A nice chunk of Chuck Jones's Baton Bunny (1959) -- from the confident-looking start, things deteriorate pretty quickly.

by Ken

As I mentioned most recently Friday night, New York City's Museum of the Moving Image in Astoria, Queens, is currently hosting a grand exhibition devoted to one of the giants of animated film, Chuck Jones. And as I mentioned Friday night, this afternoon I hope to get to MoMI for this week's "Chuck Jones Matinee" (each week the same hour-long program is offered on Saturday and Sunday), to see -- in 35mm, on a large screen -- Duck Amuck, which I've already declared the greatest cartoon ever made, and What's Opera, Doc?, the famous Bugs Bunny classical-music extravaganza.

On my last weekend visit to the museum, the CJM program included a different classical-Bugs enterprise, one I didn't remember: Baton Bunny, from 1959. In it Bugs attempts to conduct Suppé's A Morning, Noon, and Night in Vienna Overture, and you can see some of it above.

We've heard our fair share of Suppé, entirely in the form of overtures. Yes, occasional efforts are made to revive some of his numerous operettas, but they don't stick. A dozen or so of his overtures do, however, for the simple reason that they're utterly wonderful, utterly gorgeous music, and among them are a couple -- I mean Poet and Peasant and Light Cavalry -- that I would listen to as happily as anything in the orchestral repertory.

When the poster of our Baton Bunny clip posted it, a rash of commenters were frantic to know what the music was. The question was answered in due course, of course, but we're going to answer it in our own way -- with three distinctly different performances.

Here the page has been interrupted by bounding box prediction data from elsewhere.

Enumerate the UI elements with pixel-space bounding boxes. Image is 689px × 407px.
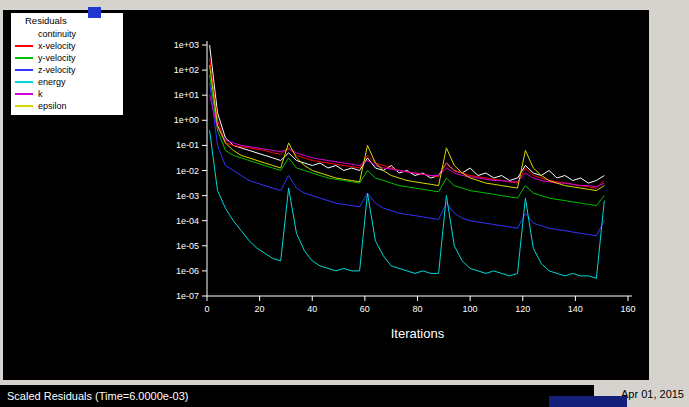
background-window-fragment-bottom <box>549 396 627 407</box>
svg-text:1e-05: 1e-05 <box>176 241 199 251</box>
svg-text:120: 120 <box>515 304 530 314</box>
legend-item: continuity <box>11 28 123 40</box>
svg-text:1e-04: 1e-04 <box>176 216 199 226</box>
legend-swatch <box>15 57 33 59</box>
svg-text:1e+00: 1e+00 <box>174 115 199 125</box>
svg-text:60: 60 <box>360 304 370 314</box>
svg-text:Iterations: Iterations <box>391 326 445 341</box>
legend-item-label: x-velocity <box>38 41 76 51</box>
svg-text:1e+03: 1e+03 <box>174 40 199 50</box>
legend-item-label: epsilon <box>38 101 67 111</box>
svg-text:1e-07: 1e-07 <box>176 291 199 301</box>
legend-item: x-velocity <box>11 40 123 52</box>
background-window-fragment-top <box>88 7 101 18</box>
legend-item-label: y-velocity <box>38 53 76 63</box>
svg-text:80: 80 <box>412 304 422 314</box>
legend-item-label: z-velocity <box>38 65 76 75</box>
legend-item-label: continuity <box>38 29 76 39</box>
legend-swatch <box>15 69 33 71</box>
svg-text:140: 140 <box>568 304 583 314</box>
legend-item: k <box>11 88 123 100</box>
legend: Residuals continuity x-velocity y-veloci… <box>10 12 124 116</box>
svg-text:160: 160 <box>620 304 635 314</box>
svg-text:1e-03: 1e-03 <box>176 191 199 201</box>
legend-swatch <box>15 105 33 107</box>
svg-text:1e-02: 1e-02 <box>176 166 199 176</box>
svg-text:1e-06: 1e-06 <box>176 266 199 276</box>
svg-text:1e+01: 1e+01 <box>174 90 199 100</box>
svg-text:1e-01: 1e-01 <box>176 140 199 150</box>
svg-text:100: 100 <box>463 304 478 314</box>
legend-item-label: energy <box>38 77 66 87</box>
footer-caption: Scaled Residuals (Time=6.0000e-03) <box>7 390 189 402</box>
legend-swatch <box>15 81 33 83</box>
svg-text:20: 20 <box>255 304 265 314</box>
legend-item: z-velocity <box>11 64 123 76</box>
legend-swatch <box>15 45 33 47</box>
footer-bar: Scaled Residuals (Time=6.0000e-03) <box>0 385 594 407</box>
legend-item: energy <box>11 76 123 88</box>
date-label: Apr 01, 2015 <box>621 388 684 400</box>
legend-swatch <box>15 93 33 95</box>
svg-text:1e+02: 1e+02 <box>174 65 199 75</box>
legend-item-label: k <box>38 89 43 99</box>
svg-text:40: 40 <box>307 304 317 314</box>
legend-item: y-velocity <box>11 52 123 64</box>
legend-title: Residuals <box>11 15 123 26</box>
legend-swatch <box>15 33 33 35</box>
fluent-graphics-window: 1e+031e+021e+011e+001e-011e-021e-031e-04… <box>0 0 689 407</box>
svg-text:0: 0 <box>204 304 209 314</box>
legend-item: epsilon <box>11 100 123 112</box>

FRANZ VON SUPPÉ: A Morning, Noon, and Night in Vienna: Overture

Two of these performances we've already heard, but I have no embarrassment in presenting them again. Paul Paray's 1959 Mercury LP of Suppé overtures is one of the great achievements of the phonographic industry. (It's augmented on the Living Presence CD by three overtures by Daniel-François Auber.) And the grand, boisterous Dutoit-Montréal performance, in grander, more boisterous Decca sound, is a splendid complement. The "new" performance -- at least new to us -- is the 1939 Beecham, whereupon hangs a tale, which we'll get to after we have our dose of Suppé.




Detroit Symphony Orchestra, Paul Paray, cond. Mercury, recorded November 1959

Guy Fouquet, cello; Orchestre symphonique de Montréal, Charles Dutoit, cond. Decca, recorded c1984

London Philharmonic Orchestra, Sir Thomas Beecham, cond. Columbia, recorded 1939 (digital transfer by F. Reeder)



ABOUT THE SOURCE OF THE BEECHAM PERFORMANCE

The source is a veritable archive of overtures: 33 performances from 1926-47 of 29 overtures by 18 conductors, most of them legendary but some barely known today, contained in a single file on the Internet Archive, as dubbed from 78s by IA's indefatigable digitizer F. Reeder.

We're going to talk more about, and listen more to, overtures in general and this amazing overture collection. Dipping into it has been partly responsible for reakening an old passion for the genre -- a lot of my happiest listening over the years has been to overture collections, first on LP, then on CD. We've actually heard a heap of them over the years, but now we're going to hear more. I was inspired finally to order available CD editions of some favorite albums and performances, which should be tumbling in shortly.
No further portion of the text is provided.